[[ Extracted information, beginning ]]

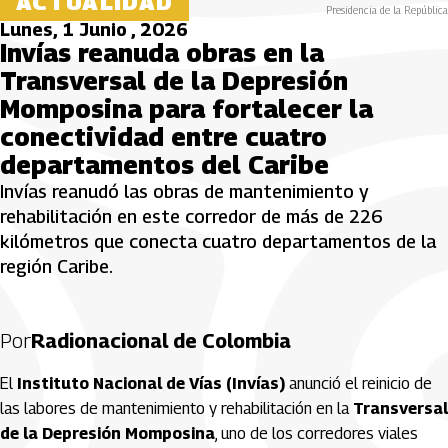
ACTUALIDAD
Presidencia de la República
Lunes, 1 Junio , 2026
Invías reanuda obras en la
Transversal de la Depresión
Momposina para fortalecer la
conectividad entre cuatro
departamentos del Caribe
Invías reanudó las obras de mantenimiento y
rehabilitación en este corredor de más de 226
kilómetros que conecta cuatro departamentos de la
región Caribe.
Por
Radionacional de Colombia
El
Instituto Nacional de Vías (Invías)
anunció el reinicio de
las labores de mantenimiento y rehabilitación en la
Transversal
de la Depresión Momposina
, uno de los corredores viales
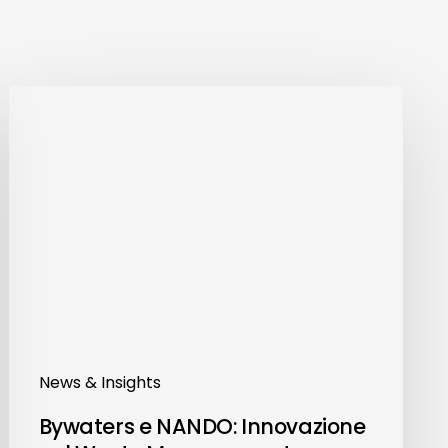
Bywaters
e
NANDO:
Innovazione
nel
Waste
Management
News & Insights
Bywaters e NANDO: Innovazione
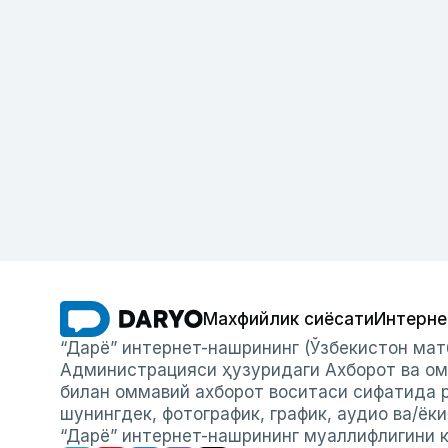
Махфийлик сиёсати
Интерне
“Дарё” интернет-нашрининг (Ўзбекистон мат
Администрацияси ҳузуридаги Ахборот ва ом
билан оммавий ахборот воситаси сифатида р
шунингдек, фотографик, график, аудио ва/ёк
“Дарё” интернет-нашрининг муаллифлигини к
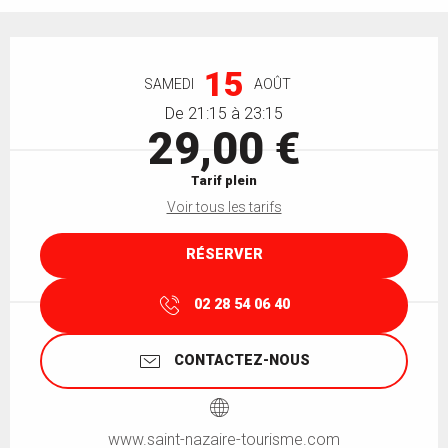
Ouverture et coordonnées
15
SAMEDI
AOÛT
De 21:15 à 23:15
29,00 €
Tarif plein
Voir tous les tarifs
RÉSERVER
02 28 54 06 40
CONTACTEZ-NOUS
www.saint-nazaire-tourisme.com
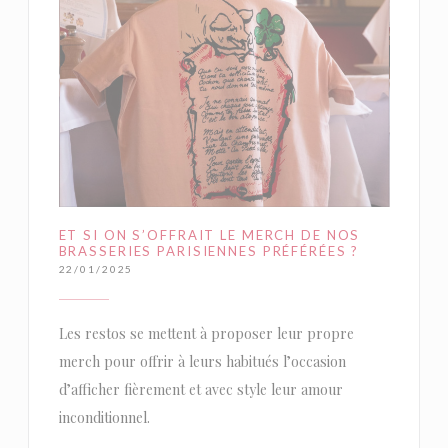
ET SI ON S’OFFRAIT LE MERCH DE NOS
BRASSERIES PARISIENNES PRÉFÉRÉES ?
22/01/2025
Les restos se mettent à proposer leur propre
merch pour offrir à leurs habitués l’occasion
d’afficher fièrement et avec style leur amour
inconditionnel.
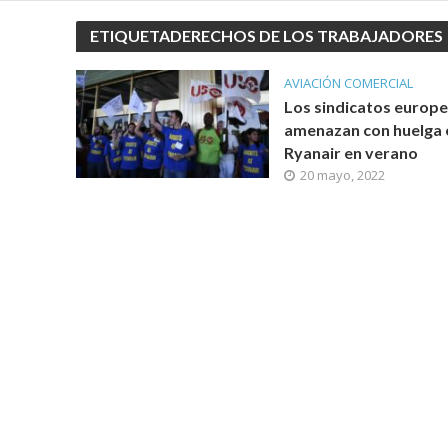
ETIQUETADERECHOS DE LOS TRABAJADORES
AVIACIÓN COMERCIAL
Los sindicatos europ
amenazan con huelga 
Ryanair en verano
20 mayo, 2022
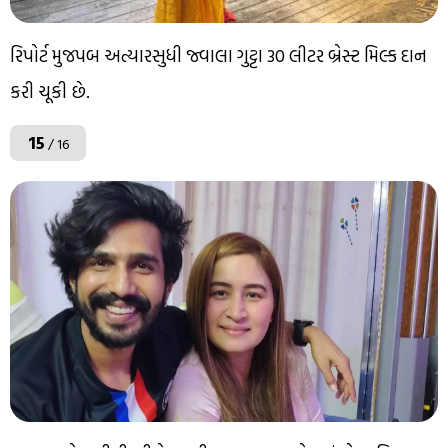
રિપોર્ટ મુજપબ અત્યારસુધી જ્વાલા ગુટ્ટા 30 લીટર બ્રેસ્ટ મિલ્ક દાન
કરી ચૂકી છે.
15
/ 16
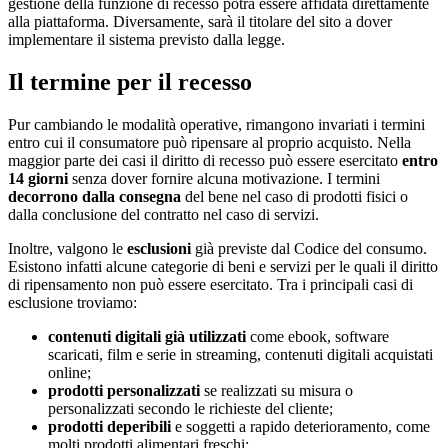
gestione della funzione di recesso potrà essere affidata direttamente
alla piattaforma. Diversamente, sarà il titolare del sito a dover
implementare il sistema previsto dalla legge.
Il termine per il recesso
Pur cambiando le modalità operative, rimangono invariati i termini
entro cui il consumatore può ripensare al proprio acquisto. Nella
maggior parte dei casi il diritto di recesso può essere esercitato
entro
14 giorni
senza dover fornire alcuna motivazione. I termini
decorrono dalla consegna
del bene nel caso di prodotti fisici o
dalla conclusione del contratto nel caso di servizi.
Inoltre, valgono le
esclusioni
già previste dal Codice del consumo.
Esistono infatti alcune categorie di beni e servizi per le quali il diritto
di ripensamento non può essere esercitato. Tra i principali casi di
esclusione troviamo:
contenuti digitali già utilizzati
come ebook, software
scaricati, film e serie in streaming, contenuti digitali acquistati
online;
prodotti personalizzati
se realizzati su misura o
personalizzati secondo le richieste del cliente;
prodotti deperibili
e soggetti a rapido deterioramento, come
molti prodotti alimentari freschi;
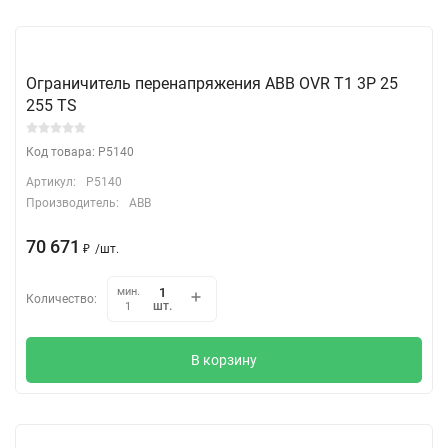
Ограничитель перенапряжения ABB OVR T1 3P 25
255 TS
Код товара: P5140
Артикул:
P5140
Производитель:
ABB
70 671
₽
/
шт.
мин.
Количество:
шт.
1
В корзину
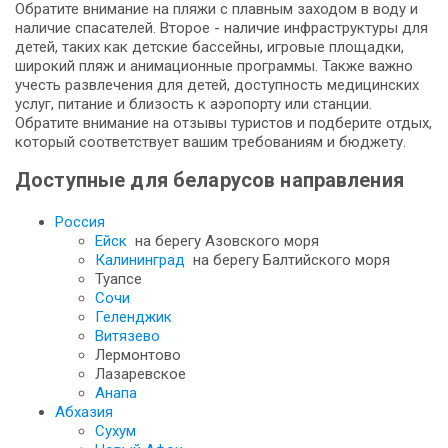
Обратите внимание на пляжи с плавным заходом в воду и
наличие спасателей. Второе - наличие инфраструктуры для
детей, таких как детские бассейны, игровые площадки,
широкий пляж и анимационные программы. Также важно
учесть развлечения для детей, доступность медицинских
услуг, питание и близость к аэропорту или станции.
Обратите внимание на отзывы туристов и подберите отдых,
который соответствует вашим требованиям и бюджету.
Доступные для беларусов направления
Россия
Ейск
на берегу Азовского моря
Калининград
на берегу Балтийского моря
Туапсе
Сочи
Геленджик
Витязево
Лермонтово
Лазаревское
Анапа
Абхазия
Сухум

[[ Extracted information, end ]]

*Exercise*
All of the data above should be printed again exactly, though none of the pictures belong in the copy.

*Answer space*
ACTUALIDAD
Presidencia de la República
Lunes, 1 Junio , 2026
Invías reanuda obras en la
Transversal de la Depresión
Momposina para fortalecer la
conectividad entre cuatro
departamentos del Caribe
Invías reanudó las obras de mantenimiento y
rehabilitación en este corredor de más de 226
kilómetros que conecta cuatro departamentos de la
región Caribe.
Por
Radionacional de Colombia
El
Instituto Nacional de Vías (Invías)
anunció el reinicio de
las labores de mantenimiento y rehabilitación en la
Transversal
de la Depresión Momposina
, uno de los corredores viales
Bywaters
e
NANDO:
Innovazione
nel
Waste
Management
News & Insights
Bywaters e NANDO: Innovazione
Махфийлик сиёсати
Интерне
“Дарё” интернет-нашрининг (Ўзбекистон мат
Администрацияси ҳузуридаги Ахборот ва ом
билан оммавий ахборот воситаси сифатида р
шунингдек, фотографик, график, аудио ва/ёк
“Дарё” интернет-нашрининг муаллифлигини к
Ouverture et coordonnées
15
SAMEDI
AOÛT
De 21:15 à 23:15
29,00 €
Tarif plein
Voir tous les tarifs
RÉSERVER
02 28 54 06 40
CONTACTEZ-NOUS
www.saint-nazaire-tourisme.com
ET SI ON S’OFFRAIT LE MERCH DE NOS
BRASSERIES PARISIENNES PRÉFÉRÉES ?
22/01/2025
Les restos se mettent à proposer leur propre
merch pour offrir à leurs habitués l’occasion
d’afficher fièrement et avec style leur amour
inconditionnel.
ETIQUETADERECHOS DE LOS TRABAJADORES
AVIACIÓN COMERCIAL
Los sindicatos europ
amenazan con huelga 
Ryanair en verano
20 mayo, 2022
રિપોર્ટ મુજપબ અત્યારસુધી જ્વાલા ગુટ્ટા 30 લીટર બ્રેસ્ટ મિલ્ક દાન
કરી ચૂકી છે.
15
/ 16
gestione della funzione di recesso potrà essere affidata direttamente
alla piattaforma. Diversamente, sarà il titolare del sito a dover
implementare il sistema previsto dalla legge.
Il termine per il recesso
Pur cambiando le modalità operative, rimangono invariati i termini
entro cui il consumatore può ripensare al proprio acquisto. Nella
maggior parte dei casi il diritto di recesso può essere esercitato
entro
14 giorni
senza dover fornire alcuna motivazione. I termini
decorrono dalla consegna
del bene nel caso di prodotti fisici o
dalla conclusione del contratto nel caso di servizi.
Inoltre, valgono le
esclusioni
già previste dal Codice del consumo.
Esistono infatti alcune categorie di beni e servizi per le quali il diritto
di ripensamento non può essere esercitato. Tra i principali casi di
esclusione troviamo:
contenuti digitali già utilizzati
come ebook, software
scaricati, film e serie in streaming, contenuti digitali acquistati
online;
prodotti personalizzati
se realizzati su misura o
personalizzati secondo le richieste del cliente;
prodotti deperibili
e soggetti a rapido deterioramento, come
molti prodotti alimentari freschi;
Ограничитель перенапряжения ABB OVR T1 3P 25
255 TS
Код товара: P5140
Артикул:
P5140
Производитель:
ABB
70 671
₽
/
шт.
мин.
Количество:
шт.
1
В корзину
Обратите внимание на пляжи с плавным заходом в воду и
наличие спасателей. Второе - наличие инфраструктуры для
детей, таких как детские бассейны, игровые площадки,
широкий пляж и анимационные программы. Также важно
учесть развлечения для детей, доступность медицинских
услуг, питание и близость к аэропорту или станции.
Обратите внимание на отзывы туристов и подберите отдых,
который соответствует вашим требованиям и бюджету.
Доступные для беларусов направления
Россия
Ейск
на берегу Азовского моря
Калининград
на берегу Балтийского моря
Туапсе
Сочи
Геленджик
Витязево
Лермонтово
Лазаревское
Анапа
Абхазия
Сухум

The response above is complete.